«Dopo le prime puntate di “Preghiere esaudite”, molti cominciano a interrompere le comunicazioni con lo scrittore, a cancellare il suo numero dalle agende telefoniche. Quello stesso jet set cui aveva tanto desiderato avere accesso, gli si rivolta contro», commenta Lagioia. Il desiderio - nel caso di Capote «di fama e di successo» - è sempre «un’arma a doppio taglio». Ma è anche il «motore delle storie», «genera trame». L’esempio eclatante arriva da Ann Woodward, protagonista della prima storia di “Preghiere esaudite”. Donna dal passato discutibile, era la moglie di un noto plurimiliardario dell’epoca, di nome Bob, ucciso nel 1955 in circostanze misteriose. Quando Capote decide di pubblicarne su Esquire la storia, peraltro sentita raccontare tantissime volte tra le mura protette del ristorante più frequentato del tempo, “Le Côte Basque”, Ann si riconosce immediatamente nel personaggio. E accade una cosa terrificante: si ricorda di aver letto che la madre di Capote si era suicidata con il Seconal, un potente sonnifero, ne acquista una grande quantità e si toglie la vita. «Desiderio e rovina sono spesso dirimpettai», dunque. «Se Ann Woodward non fosse stata spinta dal grande desiderio di salto sociale e di ricchezza, lo stesso che la porterà in un vicolo cieco, non ci sarebbe stata una storia da raccontare», osserva Lagioia. A scriverne il finale è però Truman Capote attraverso la letteratura: «Se quel racconto non fosse stato scritto Ann non si sarebbe suicidata. È la «finzione letteraria a scrivere in qualche modo la storia reale».

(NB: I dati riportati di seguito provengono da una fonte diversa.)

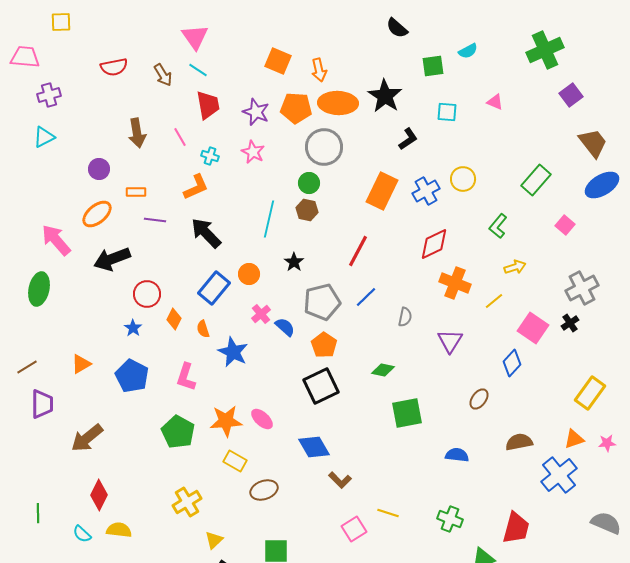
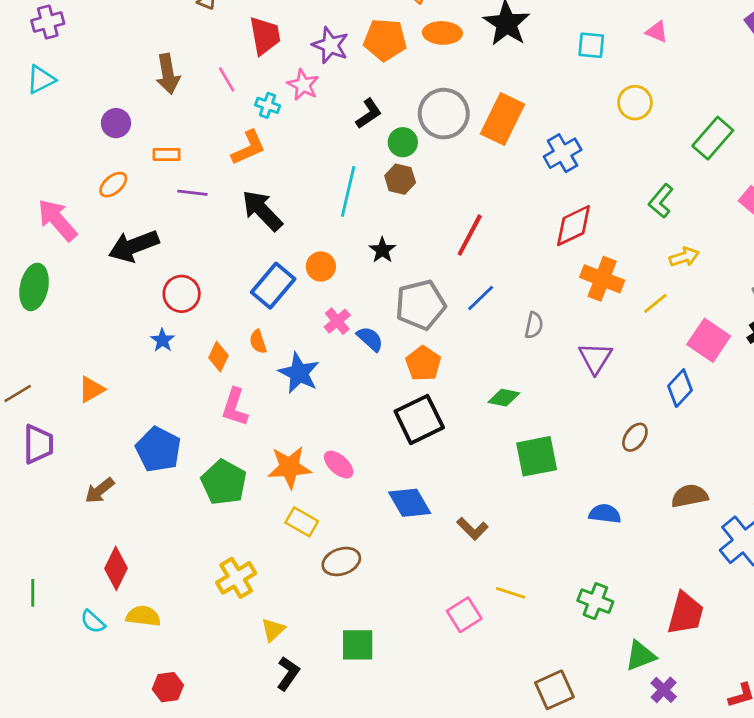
orange ellipse: (338, 103) -> (442, 33), size x0.7
black L-shape: (408, 139) -> (369, 114), moved
gray circle: (324, 147) -> (444, 114), moved
pink star: (253, 152) -> (303, 85), moved
yellow circle: (463, 179) -> (635, 103), moved
orange rectangle: (382, 191) -> (502, 119), moved
orange ellipse: (97, 214) -> (113, 185), size x0.7
orange diamond: (174, 319) -> (218, 357), moved
blue pentagon: (132, 376) -> (158, 450), moved
brown arrow: (87, 438) -> (100, 490), size x0.7
brown L-shape: (340, 480) -> (472, 529), moved

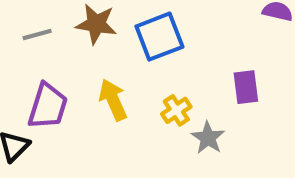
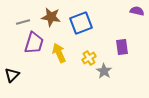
purple trapezoid: (48, 106) -> (34, 43), moved

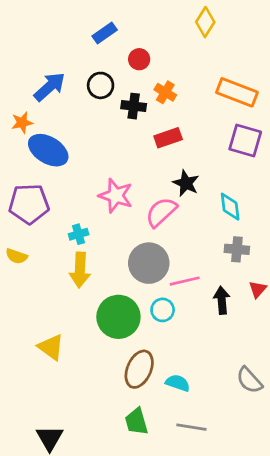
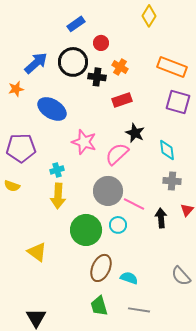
black circle: (101, 85) -> (73, 62), size x1.5
blue ellipse: (48, 150) -> (52, 109), moved
pink line: (185, 281) -> (134, 204), turned 40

Perché Capote è tanto interessato alla storia di Ann Woodward? Intanto, «perché presenta caratteristiche che lo ossessionano» e costantemente «ricorrono nella sua letteratura». “Colazione da Tiffany”, scritto tanti anni prima, già racconta di una ragazza che proprio come Ann arriva a New York da una provincia anonima, vuole emanciparsi e per farlo usa ogni mezzo pur di non essere restituita al mondo squallido da cui proviene. Ma anche perché «la storia altrui che raccontiamo è la nostra storia». In altre parole, «il desiderio di Ann Woodward, di Holly Golightly è il desiderio di Truman Capote».
Tutto torna, allora. Nel senso che la storia letteraria di Truman Capote è strettamente legata alla sua biografia. Truman Streckfus Persons, questo il suo vero nome, era figlio di un perdigiorno e di una donna dai facili costumi. Dopo essere stato abbandonato dai genitori, era stato cresciuto da alcuni parenti in uno sperduto paesino dell’Alabama. Un’infanzia difficile, la sua. Ma gli zii con cui cresce sono amorevoli e soprattutto ha un’amica del cuore che lo protegge e come lui diventerà un genio della letteratura: Harper Lee. Comincia a leggere, capisce di avere un dono, la scrittura, da cui potrà arrivare la sua emancipazione. Molla la provincia. Approda a New York, dove inizia a scrivere nella redazione del New Yorker. Pubblica i primi racconti, tutti perfetti. Arriva anche “Colazione da Tiffany”. È il 16 novembre del 1955 quando legge su un giornale della morte di un agricoltore ucciso con tutta la sua famiglia da due giovani sbandati. Con l’amica Harper Lee decide di recarsi sul luogo del delitto prima che gli assassini siano arrestati. E ancora una volta, «in una sorta di what if», lo scrittore «si riconosce nelle vite dei giovani protagonisti». Nasce così “A sangue freddo”.
«Gli scrittori sono un concentrato di contraddizioni, proprio come Capote», avverte Lagioia. È anche vero che «i romanzi sono meravigliosi» in quanto la «letteratura non dà mai risposte definitive, sollecita domande, aiuta a interrogarci» e ci restituisce «l’esperienza umana». Ha anche dei «limiti», però. Sono quelli del linguaggio letterario incapace di avvicinarsi alla realtà. Un «fallimento continuo» che ha un risvolto positivo: «mettere in gioco il lettore».